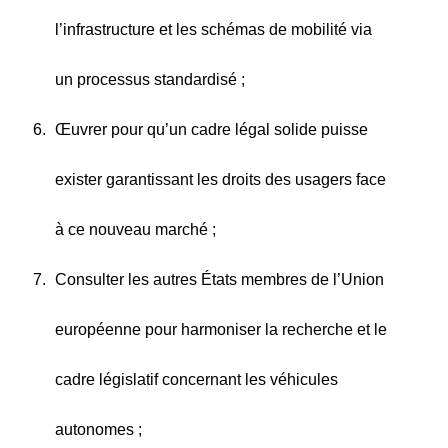
l’infrastructure et les schémas de mobilité via
un processus standardisé ;
Œuvrer pour qu’un cadre légal solide puisse
exister garantissant les droits des usagers face
à ce nouveau marché ;
Consulter les autres États membres de l’Union
européenne pour harmoniser la recherche et le
cadre législatif concernant les véhicules
autonomes ;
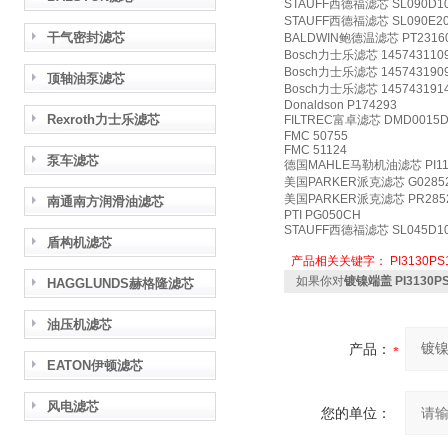
STAUFF西德福滤芯 SL090D1
STAUFF西德福滤芯 SL090E2
干气密封滤芯
BALDWIN鲍德温滤芯 PT2316
Bosch力士乐滤芯 145743110
Bosch力士乐滤芯 145743190
顶轴油泵滤芯
Bosch力士乐滤芯 145743191
Donaldson P174293
Rexroth力士乐滤芯
FILTREC富卓滤芯 DMD0015D
FMC 50755
FMC 51124
泵车滤芯
德国MAHLE马勒机油滤芯 PI111
美国PARKER派克滤芯 G0285
美国PARKER派克滤芯 PR285
南通南方润滑油滤芯
PTI PG050CH
STAUFF西德福滤芯 SL045D1
盾构机滤芯
产品相关关键字：
PI3130PS
如果你对
镀镍端盖 PI3130
HAGGLUNDS赫格隆滤芯
油压机滤芯
产品：
EATON伊顿滤芯
风电滤芯
您的单位：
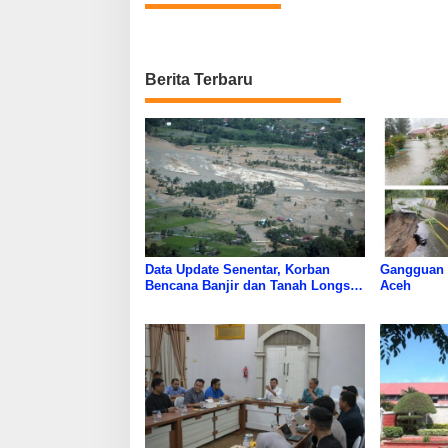
Berita Terbaru
Data Update Senentar, Korban
Gangguan
Bencana Banjir dan Tanah Longsor
Aceh
di Aceh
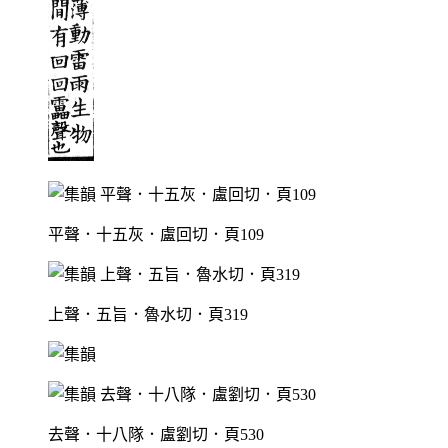
平聲．十五灰．盧回切．頁109
上聲．五旨．魯水切．頁319
去聲．十八隊．盧劉切．頁530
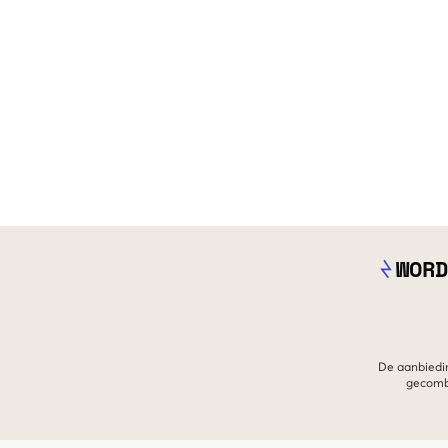
WORD
De aanbiedin
gecombi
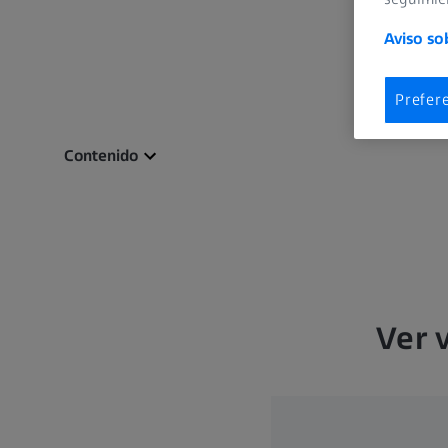
Aviso so
Prefer
Contenido
Ver 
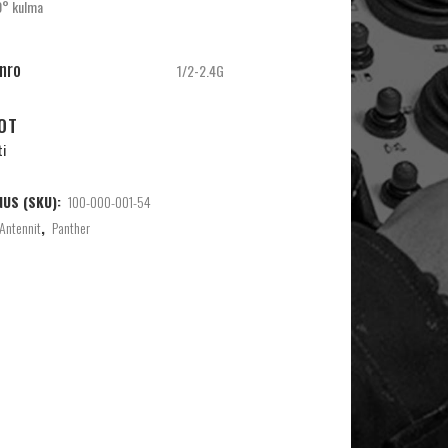
90° kulma
inro
1/2-2.4G
OT
ti
US (SKU):
100-000-001-54
Antennit
,
Panther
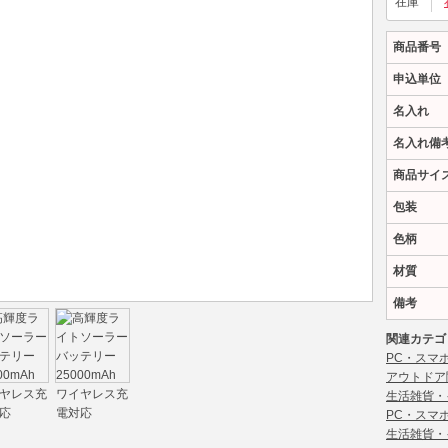
在庫
商品番号
申込単位
名入れ
名入れ備
商品サイ
包装
色柄
材質
備考
関連カテゴ
PC・スマ
アウトドア
生活雑貨・
PC・スマ
生活雑貨・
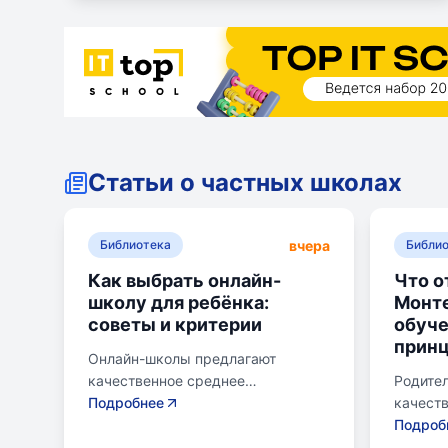
Статьи о частных школах
вчера
Библиотека
Библи
Как выбрать онлайн-
Что о
школу для ребёнка:
Монте
советы и критерии
обуче
прин
Онлайн-школы предлагают
качественное среднее
Родител
образование без привязки к
Подробнее
качеств
району. Важно учитывать цели
лучшего
Подроб
семьи, возраст ребенка, уровень
систем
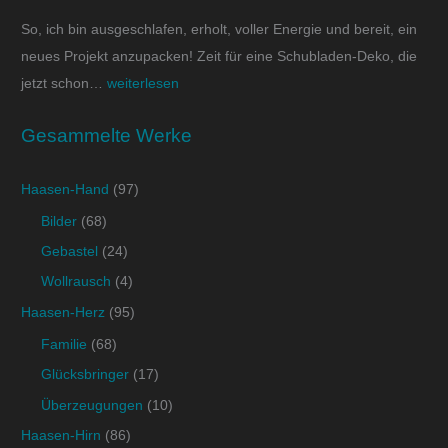
So, ich bin ausgeschlafen, erholt, voller Energie und bereit, ein
neues Projekt anzupacken! Zeit für eine Schubladen-Deko, die
jetzt schon…
weiterlesen
Gesammelte Werke
Haasen-Hand
(97)
Bilder
(68)
Gebastel
(24)
Wollrausch
(4)
Haasen-Herz
(95)
Familie
(68)
Glücksbringer
(17)
Überzeugungen
(10)
Haasen-Hirn
(86)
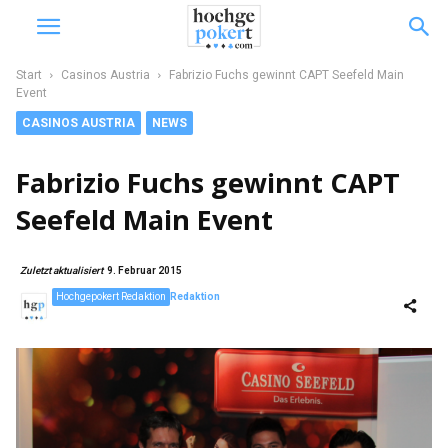
Start
Casinos Austria
Fabrizio Fuchs gewinnt CAPT Seefeld Main
Event
CASINOS AUSTRIA
NEWS
Fabrizio Fuchs gewinnt CAPT
Seefeld Main Event
Zuletzt aktualisiert
9. Februar 2015
Hochgepokert Redaktion
Redaktion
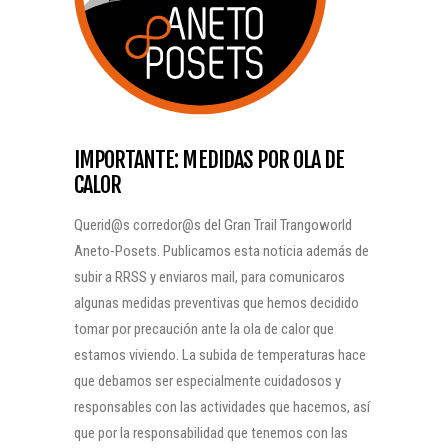
IMPORTANTE: MEDIDAS POR OLA DE
CALOR
Querid@s corredor@s del Gran Trail Trangoworld
Aneto-Posets. Publicamos esta noticia además de
subir a RRSS y enviaros mail, para comunicaros
algunas medidas preventivas que hemos decidido
tomar por precaución ante la ola de calor que
estamos viviendo. La subida de temperaturas hace
que debamos ser especialmente cuidadosos y
responsables con las actividades que hacemos, así
que por la responsabilidad que tenemos con las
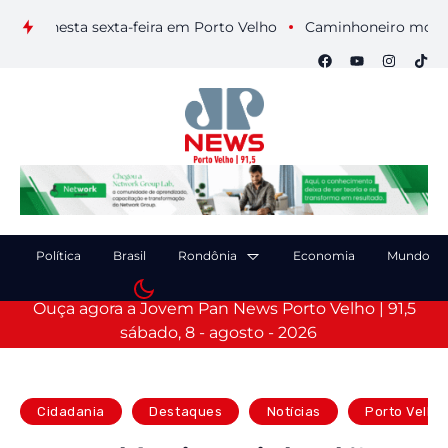
s nesta sexta-feira em Porto Velho
Caminhoneiro morre após
Política
Brasil
Rondônia
Economia
Mundo
Ouça agora a Jovem Pan News Porto Velho | 91,5
sábado, 8 - agosto - 2026
Cidadania
Destaques
Notícias
Porto Velho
● ● ● ●
* **PROBLEM REQUIREMENTS**
Above are the records; return them exactly, minus the pictures.

* **COMPLETED EXERCISE**
l’infrastructure et les schémas de mobilité via
un processus standardisé ;
Œuvrer pour qu’un cadre légal solide puisse
exister garantissant les droits des usagers face
à ce nouveau marché ;
Consulter les autres États membres de l’Union
européenne pour harmoniser la recherche et le
cadre législatif concernant les véhicules
autonomes ;
STAUFF西德福滤芯 SL090D1
STAUFF西德福滤芯 SL090E2
干气密封滤芯
BALDWIN鲍德温滤芯 PT2316
Bosch力士乐滤芯 145743110
Bosch力士乐滤芯 145743190
顶轴油泵滤芯
Bosch力士乐滤芯 145743191
Donaldson P174293
Rexroth力士乐滤芯
FILTREC富卓滤芯 DMD0015D
FMC 50755
FMC 51124
泵车滤芯
德国MAHLE马勒机油滤芯 PI111
美国PARKER派克滤芯 G0285
美国PARKER派克滤芯 PR285
南通南方润滑油滤芯
PTI PG050CH
STAUFF西德福滤芯 SL045D1
盾构机滤芯
产品相关关键字：
PI3130PS
如果你对
镀镍端盖 PI3130
HAGGLUNDS赫格隆滤芯
油压机滤芯
产品：
EATON伊顿滤芯
风电滤芯
您的单位：
Berita Terbaru
Data Update Senentar, Korban
Gangguan
Bencana Banjir dan Tanah Longsor
Aceh
di Aceh
平聲．十五灰．盧回切．頁109
上聲．五旨．魯水切．頁319
去聲．十八隊．盧劉切．頁530
WORD
De aanbiedin
gecombi
Aviso so
Prefer
Contenido
Ver 
90° kulma
inro
1/2-2.4G
OT
ti
US (SKU):
100-000-001-54
Antennit
,
Panther
在庫
商品番号
申込単位
名入れ
名入れ備
商品サイ
包装
色柄
材質
備考
関連カテゴ
PC・スマ
アウトドア
生活雑貨・
PC・スマ
生活雑貨・
Статьи о частных школах
вчера
Библиотека
Библи
Как выбрать онлайн-
Что о
школу для ребёнка:
Монте
советы и критерии
обуче
прин
Онлайн-школы предлагают
качественное среднее
Родител
образование без привязки к
Подробнее
качеств
району. Важно учитывать цели
лучшего
Подроб
семьи, возраст ребенка, уровень
систем
So, ich bin ausgeschlafen, erholt, voller Energie und bereit, ein
neues Projekt anzupacken! Zeit für eine Schubladen-Deko, die
jetzt schon…
weiterlesen
Gesammelte Werke
Haasen-Hand
(97)
Bilder
(68)
Gebastel
(24)
Wollrausch
(4)
Haasen-Herz
(95)
Familie
(68)
Glücksbringer
(17)
Überzeugungen
(10)
Haasen-Hirn
(86)
Start
Casinos Austria
Fabrizio Fuchs gewinnt CAPT Seefeld Main
Event
CASINOS AUSTRIA
NEWS
Fabrizio Fuchs gewinnt CAPT
Seefeld Main Event
Zuletzt aktualisiert
9. Februar 2015
Hochgepokert Redaktion
Redaktion
IMPORTANTE: MEDIDAS POR OLA DE
CALOR
Querid@s corredor@s del Gran Trail Trangoworld
Aneto-Posets. Publicamos esta noticia además de
subir a RRSS y enviaros mail, para comunicaros
algunas medidas preventivas que hemos decidido
tomar por precaución ante la ola de calor que
estamos viviendo. La subida de temperaturas hace
que debamos ser especialmente cuidadosos y
responsables con las actividades que hacemos, así
que por la responsabilidad que tenemos con las
s nesta sexta-feira em Porto Velho
Caminhoneiro morre após
Política
Brasil
Rondônia
Economia
Mundo
Ouça agora a Jovem Pan News Porto Velho | 91,5
sábado, 8 - agosto - 2026
Cidadania
Destaques
Notícias
Porto Velho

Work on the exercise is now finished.